**What needs to be done**. Beginning at the line that contains "Suzuki (SX4) S-Cross", output each line exactly through the end of the records, and drop any pictures.

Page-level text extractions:
[Start of Attachment]

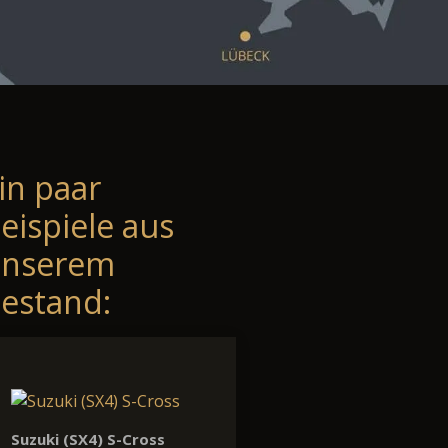
in paar
eispiele aus
unserem
estand:
Suzuki (SX4) S-Cross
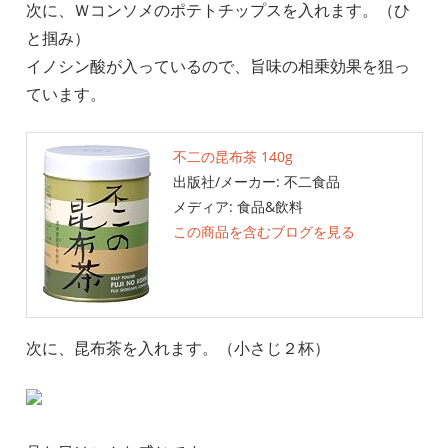
次に、Ｗコンソメのポテトチップスを入れます。（ひ
と掴み）
イノシン酸が入っているので、旨味の相乗効果を狙っ
ています。
不二の昆布茶 140g
出版社/メーカー:
不二食品
メディア:
食品&飲料
この商品を含むブログを見る
次に、昆布茶を入れます。（小さじ２杯）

[End of Attachment]

**Result**.
Suzuki (SX4) S-Cross
次に、Ｗコンソメのポテトチップスを入れます。（ひ
と掴み）
イノシン酸が入っているので、旨味の相乗効果を狙っ
ています。
不二の昆布茶 140g
出版社/メーカー:
不二食品
メディア:
食品&飲料
この商品を含むブログを見る
次に、昆布茶を入れます。（小さじ２杯）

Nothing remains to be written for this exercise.